Advent is a time of remembrance of God’s faithfulness to us and of our self-transcendent journey into the all-consuming love of God. But, how do we proceed? Our prayer often gives us clues. By committing intentional time to be with God— in whatever form it takes—we open ourselves to God’s presence. And while we may not have any felt-sense of God nor receive any special guidance during our prayer, the fact that we make space to be with God demonstrates our willingness to deepen the relationship we wish to have with God, with our neighbors, and with all of creation. By doing this, we also become more open to recognize and receive that which we most need. And, if we pray the Scriptures—or allow the Scriptures to pray through us—we give ourselves the opportunity to reflect on, and be led by, the time-honored wisdom of our tradition.

Taking today’s readings as a composite, we encounter the theme of our misdeeds and of God as our merciful judge.
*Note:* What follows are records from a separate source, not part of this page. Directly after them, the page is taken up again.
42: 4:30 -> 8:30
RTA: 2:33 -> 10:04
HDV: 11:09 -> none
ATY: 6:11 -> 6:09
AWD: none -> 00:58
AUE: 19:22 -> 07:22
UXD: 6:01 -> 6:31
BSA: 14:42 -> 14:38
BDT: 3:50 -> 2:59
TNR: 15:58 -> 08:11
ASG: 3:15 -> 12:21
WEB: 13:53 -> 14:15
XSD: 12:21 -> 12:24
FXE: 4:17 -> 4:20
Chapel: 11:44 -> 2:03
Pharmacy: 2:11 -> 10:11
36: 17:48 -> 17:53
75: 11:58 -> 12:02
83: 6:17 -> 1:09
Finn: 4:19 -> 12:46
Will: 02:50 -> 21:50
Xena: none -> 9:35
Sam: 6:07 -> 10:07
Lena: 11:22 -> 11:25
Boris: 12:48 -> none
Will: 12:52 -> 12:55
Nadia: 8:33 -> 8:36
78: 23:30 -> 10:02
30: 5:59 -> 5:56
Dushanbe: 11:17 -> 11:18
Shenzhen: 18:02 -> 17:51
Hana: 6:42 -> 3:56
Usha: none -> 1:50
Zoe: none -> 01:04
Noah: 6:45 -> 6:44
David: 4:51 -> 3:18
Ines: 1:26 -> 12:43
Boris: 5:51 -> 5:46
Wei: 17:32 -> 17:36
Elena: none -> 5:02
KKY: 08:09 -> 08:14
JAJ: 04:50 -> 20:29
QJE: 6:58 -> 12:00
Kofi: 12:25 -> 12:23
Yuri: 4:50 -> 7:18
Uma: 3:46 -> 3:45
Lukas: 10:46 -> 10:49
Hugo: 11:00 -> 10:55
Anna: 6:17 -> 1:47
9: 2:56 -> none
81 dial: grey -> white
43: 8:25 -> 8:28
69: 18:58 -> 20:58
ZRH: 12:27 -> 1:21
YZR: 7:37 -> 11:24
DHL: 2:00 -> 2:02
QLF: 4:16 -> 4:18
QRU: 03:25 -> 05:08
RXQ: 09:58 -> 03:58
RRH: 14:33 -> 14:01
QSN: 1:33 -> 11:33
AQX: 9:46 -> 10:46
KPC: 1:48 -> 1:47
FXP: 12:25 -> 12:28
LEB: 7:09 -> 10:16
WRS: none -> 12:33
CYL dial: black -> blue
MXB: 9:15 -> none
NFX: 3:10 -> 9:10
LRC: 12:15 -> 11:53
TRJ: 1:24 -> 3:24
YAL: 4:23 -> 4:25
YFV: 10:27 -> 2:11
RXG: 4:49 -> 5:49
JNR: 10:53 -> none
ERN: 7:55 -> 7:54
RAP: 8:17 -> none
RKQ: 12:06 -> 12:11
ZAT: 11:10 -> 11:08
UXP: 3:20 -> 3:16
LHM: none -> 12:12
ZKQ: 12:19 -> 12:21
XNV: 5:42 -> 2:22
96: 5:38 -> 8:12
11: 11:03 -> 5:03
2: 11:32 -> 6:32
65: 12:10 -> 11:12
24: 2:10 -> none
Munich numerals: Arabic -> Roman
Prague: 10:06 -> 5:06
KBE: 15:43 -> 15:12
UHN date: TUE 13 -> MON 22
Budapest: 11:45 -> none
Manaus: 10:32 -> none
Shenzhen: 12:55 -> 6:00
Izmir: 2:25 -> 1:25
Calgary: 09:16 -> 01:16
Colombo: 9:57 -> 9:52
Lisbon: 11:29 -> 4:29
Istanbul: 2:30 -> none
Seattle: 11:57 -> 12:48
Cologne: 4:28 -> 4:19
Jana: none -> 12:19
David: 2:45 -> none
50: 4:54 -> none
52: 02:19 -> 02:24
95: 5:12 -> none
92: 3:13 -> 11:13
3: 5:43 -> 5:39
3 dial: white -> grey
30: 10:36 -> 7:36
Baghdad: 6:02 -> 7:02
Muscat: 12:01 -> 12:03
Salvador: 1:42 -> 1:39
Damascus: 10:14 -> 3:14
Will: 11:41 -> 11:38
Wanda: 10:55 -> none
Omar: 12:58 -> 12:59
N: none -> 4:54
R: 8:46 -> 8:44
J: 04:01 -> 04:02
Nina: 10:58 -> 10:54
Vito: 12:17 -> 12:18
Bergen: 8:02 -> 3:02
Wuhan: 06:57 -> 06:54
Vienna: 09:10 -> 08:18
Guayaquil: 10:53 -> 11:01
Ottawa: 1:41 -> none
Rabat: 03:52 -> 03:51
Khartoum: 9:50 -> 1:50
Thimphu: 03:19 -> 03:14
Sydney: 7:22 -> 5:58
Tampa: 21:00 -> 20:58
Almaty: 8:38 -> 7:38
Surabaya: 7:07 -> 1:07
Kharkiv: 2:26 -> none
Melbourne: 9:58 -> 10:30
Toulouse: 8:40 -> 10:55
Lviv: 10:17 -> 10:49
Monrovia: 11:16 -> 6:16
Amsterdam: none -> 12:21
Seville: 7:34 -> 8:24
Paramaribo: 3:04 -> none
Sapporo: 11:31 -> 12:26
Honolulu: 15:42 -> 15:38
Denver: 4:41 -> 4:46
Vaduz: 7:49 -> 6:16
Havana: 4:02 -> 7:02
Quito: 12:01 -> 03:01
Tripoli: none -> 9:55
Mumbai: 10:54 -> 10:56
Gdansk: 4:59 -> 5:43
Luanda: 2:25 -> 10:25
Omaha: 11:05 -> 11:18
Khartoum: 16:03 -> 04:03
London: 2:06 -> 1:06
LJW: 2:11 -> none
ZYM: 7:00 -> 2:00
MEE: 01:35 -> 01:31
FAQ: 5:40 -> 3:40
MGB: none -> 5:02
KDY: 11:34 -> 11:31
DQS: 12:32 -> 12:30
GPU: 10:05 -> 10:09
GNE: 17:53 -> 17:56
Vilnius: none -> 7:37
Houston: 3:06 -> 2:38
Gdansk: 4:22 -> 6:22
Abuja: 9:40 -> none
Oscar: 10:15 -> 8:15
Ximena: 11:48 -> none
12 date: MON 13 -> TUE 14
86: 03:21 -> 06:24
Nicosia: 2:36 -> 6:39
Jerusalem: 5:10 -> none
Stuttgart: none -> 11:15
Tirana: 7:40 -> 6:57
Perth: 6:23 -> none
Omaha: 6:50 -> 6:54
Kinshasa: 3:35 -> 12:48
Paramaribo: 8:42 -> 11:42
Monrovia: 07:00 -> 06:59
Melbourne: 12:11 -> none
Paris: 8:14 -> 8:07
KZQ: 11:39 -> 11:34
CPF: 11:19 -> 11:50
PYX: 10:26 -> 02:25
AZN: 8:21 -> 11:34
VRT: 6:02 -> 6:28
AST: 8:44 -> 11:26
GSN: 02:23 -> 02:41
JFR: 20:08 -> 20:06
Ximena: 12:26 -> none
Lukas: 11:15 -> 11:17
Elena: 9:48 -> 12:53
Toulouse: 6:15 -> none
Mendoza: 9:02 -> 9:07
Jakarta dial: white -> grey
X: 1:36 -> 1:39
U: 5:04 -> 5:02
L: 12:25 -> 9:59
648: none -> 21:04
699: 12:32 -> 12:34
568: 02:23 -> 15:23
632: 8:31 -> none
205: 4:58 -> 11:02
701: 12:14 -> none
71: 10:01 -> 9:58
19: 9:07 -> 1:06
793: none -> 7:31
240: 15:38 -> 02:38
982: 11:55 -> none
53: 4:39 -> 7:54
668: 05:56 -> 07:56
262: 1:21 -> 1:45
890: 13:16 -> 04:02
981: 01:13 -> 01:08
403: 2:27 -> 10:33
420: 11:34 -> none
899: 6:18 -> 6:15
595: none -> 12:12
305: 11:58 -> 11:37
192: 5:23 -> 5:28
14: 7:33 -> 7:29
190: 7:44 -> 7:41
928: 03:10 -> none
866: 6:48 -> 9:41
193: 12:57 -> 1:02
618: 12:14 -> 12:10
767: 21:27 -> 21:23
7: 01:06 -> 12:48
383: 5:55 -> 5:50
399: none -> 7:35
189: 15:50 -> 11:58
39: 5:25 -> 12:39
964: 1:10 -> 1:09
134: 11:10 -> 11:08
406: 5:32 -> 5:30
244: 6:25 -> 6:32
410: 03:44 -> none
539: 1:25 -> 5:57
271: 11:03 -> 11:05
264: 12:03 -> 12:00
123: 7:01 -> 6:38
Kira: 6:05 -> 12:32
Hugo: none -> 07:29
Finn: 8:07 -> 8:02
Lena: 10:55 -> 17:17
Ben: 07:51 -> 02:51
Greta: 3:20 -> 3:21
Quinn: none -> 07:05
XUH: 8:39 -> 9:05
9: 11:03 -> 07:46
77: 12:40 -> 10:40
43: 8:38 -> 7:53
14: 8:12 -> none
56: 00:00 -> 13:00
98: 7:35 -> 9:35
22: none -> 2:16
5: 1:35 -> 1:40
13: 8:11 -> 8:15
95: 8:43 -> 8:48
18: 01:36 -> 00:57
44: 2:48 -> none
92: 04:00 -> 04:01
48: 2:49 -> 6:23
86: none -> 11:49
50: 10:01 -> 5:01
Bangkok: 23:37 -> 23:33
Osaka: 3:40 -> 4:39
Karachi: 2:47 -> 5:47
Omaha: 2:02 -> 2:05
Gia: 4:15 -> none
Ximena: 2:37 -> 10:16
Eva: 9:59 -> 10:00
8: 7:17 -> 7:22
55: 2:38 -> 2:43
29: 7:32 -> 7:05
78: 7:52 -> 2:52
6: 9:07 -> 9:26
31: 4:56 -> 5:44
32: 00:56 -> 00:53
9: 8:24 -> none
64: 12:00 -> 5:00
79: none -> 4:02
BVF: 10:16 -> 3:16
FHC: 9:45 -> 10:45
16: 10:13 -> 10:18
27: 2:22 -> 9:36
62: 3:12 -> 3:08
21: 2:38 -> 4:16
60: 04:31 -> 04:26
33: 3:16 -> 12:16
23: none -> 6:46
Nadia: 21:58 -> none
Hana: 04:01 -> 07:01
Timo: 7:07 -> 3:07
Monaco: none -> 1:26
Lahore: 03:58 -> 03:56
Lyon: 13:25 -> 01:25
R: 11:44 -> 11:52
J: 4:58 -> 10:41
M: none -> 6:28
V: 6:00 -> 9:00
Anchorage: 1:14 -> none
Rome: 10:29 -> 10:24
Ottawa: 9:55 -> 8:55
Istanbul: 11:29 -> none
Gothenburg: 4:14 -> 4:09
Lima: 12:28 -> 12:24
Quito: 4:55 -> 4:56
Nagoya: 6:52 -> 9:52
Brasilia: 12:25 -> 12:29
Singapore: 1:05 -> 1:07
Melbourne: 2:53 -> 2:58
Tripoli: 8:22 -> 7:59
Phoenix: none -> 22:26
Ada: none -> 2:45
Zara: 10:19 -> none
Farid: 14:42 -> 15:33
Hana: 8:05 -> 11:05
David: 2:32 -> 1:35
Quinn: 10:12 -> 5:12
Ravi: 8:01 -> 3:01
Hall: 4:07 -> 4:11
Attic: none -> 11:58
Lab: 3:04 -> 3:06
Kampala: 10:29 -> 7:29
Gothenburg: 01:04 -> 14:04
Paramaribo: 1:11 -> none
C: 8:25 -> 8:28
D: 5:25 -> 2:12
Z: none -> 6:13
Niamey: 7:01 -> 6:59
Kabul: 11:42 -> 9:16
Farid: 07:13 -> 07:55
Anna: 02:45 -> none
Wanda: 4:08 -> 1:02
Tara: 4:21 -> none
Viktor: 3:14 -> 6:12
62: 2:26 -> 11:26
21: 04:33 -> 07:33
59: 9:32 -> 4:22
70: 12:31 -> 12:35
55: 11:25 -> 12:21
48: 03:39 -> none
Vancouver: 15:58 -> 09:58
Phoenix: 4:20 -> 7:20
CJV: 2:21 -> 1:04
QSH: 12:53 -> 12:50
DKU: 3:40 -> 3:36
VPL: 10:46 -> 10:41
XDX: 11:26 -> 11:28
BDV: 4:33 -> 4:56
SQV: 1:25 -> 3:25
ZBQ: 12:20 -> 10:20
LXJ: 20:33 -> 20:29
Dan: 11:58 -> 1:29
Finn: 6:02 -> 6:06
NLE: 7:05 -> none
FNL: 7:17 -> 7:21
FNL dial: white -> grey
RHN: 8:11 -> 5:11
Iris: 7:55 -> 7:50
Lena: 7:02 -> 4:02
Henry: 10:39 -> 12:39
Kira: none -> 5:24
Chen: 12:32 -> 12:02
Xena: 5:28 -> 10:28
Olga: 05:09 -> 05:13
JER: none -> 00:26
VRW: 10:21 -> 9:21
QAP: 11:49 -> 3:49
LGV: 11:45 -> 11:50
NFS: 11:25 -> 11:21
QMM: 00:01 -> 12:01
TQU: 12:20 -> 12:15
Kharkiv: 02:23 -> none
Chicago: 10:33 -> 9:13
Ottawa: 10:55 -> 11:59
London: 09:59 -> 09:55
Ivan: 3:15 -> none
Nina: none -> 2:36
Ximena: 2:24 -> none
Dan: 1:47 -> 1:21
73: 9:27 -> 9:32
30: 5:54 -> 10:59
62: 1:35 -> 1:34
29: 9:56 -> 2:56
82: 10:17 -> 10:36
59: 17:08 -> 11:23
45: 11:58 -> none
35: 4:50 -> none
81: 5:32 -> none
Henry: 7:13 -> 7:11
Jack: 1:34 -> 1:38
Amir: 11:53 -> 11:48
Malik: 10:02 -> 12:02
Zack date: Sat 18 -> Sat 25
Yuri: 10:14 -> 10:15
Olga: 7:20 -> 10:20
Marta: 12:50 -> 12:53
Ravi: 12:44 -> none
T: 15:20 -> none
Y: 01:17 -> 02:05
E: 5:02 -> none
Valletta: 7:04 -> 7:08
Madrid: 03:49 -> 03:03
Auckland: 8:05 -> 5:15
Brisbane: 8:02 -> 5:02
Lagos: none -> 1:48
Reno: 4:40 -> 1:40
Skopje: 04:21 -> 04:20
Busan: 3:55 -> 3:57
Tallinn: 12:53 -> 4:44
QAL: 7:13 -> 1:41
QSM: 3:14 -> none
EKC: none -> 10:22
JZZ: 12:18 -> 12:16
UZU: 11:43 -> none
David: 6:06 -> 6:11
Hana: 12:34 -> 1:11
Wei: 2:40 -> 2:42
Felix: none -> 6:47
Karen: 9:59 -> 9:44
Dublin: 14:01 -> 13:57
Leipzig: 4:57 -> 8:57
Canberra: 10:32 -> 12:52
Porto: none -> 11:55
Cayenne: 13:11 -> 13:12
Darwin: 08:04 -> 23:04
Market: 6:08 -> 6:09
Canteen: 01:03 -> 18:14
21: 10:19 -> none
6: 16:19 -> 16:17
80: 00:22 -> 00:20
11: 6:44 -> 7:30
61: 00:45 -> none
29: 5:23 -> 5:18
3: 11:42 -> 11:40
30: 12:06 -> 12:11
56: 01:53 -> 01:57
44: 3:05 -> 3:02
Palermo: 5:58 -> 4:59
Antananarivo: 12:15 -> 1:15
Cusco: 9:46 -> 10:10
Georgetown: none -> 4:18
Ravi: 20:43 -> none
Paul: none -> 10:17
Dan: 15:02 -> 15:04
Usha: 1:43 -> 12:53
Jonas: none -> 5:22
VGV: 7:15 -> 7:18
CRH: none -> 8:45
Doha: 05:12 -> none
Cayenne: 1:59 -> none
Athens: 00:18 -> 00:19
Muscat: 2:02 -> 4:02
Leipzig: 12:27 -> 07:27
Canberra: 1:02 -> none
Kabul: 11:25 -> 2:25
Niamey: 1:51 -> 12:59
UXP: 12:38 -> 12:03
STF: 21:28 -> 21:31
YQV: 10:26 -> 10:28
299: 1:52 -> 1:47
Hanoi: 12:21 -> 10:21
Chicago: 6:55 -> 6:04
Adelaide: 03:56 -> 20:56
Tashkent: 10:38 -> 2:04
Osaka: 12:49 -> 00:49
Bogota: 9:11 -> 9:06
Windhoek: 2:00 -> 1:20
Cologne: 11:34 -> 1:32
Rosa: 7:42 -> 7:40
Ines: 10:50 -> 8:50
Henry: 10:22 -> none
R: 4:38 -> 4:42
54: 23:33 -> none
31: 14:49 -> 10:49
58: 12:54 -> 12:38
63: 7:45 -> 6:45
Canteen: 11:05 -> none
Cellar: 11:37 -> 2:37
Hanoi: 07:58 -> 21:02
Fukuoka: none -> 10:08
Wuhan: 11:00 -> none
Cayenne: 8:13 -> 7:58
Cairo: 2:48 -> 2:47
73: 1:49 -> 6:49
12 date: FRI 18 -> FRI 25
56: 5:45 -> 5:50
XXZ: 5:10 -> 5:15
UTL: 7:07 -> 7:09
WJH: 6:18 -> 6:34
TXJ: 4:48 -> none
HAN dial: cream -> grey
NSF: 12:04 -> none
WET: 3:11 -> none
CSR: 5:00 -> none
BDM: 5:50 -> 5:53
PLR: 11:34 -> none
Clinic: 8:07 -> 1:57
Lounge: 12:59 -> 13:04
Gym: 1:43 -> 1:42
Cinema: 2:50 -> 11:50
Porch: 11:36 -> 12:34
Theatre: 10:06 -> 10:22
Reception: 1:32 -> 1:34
These Scriptures illumine God’s will for us to be a people of compassion and contrition, and ask us to “offer to God a sacrifice of thanksgiving” (Psalm 50:14, BCP). Thus, these texts invite us into a life of goodness and gratitude and of bearing witness to God’s love as depicted in the birth and life of Jesus. It is often difficult to live the lives to which we aspire. However, our liturgical seasons such as Advent, offer an occasion to pause and reflect on how we may more intentionally live faithfully in response to God’s ever-present faithfulness to us.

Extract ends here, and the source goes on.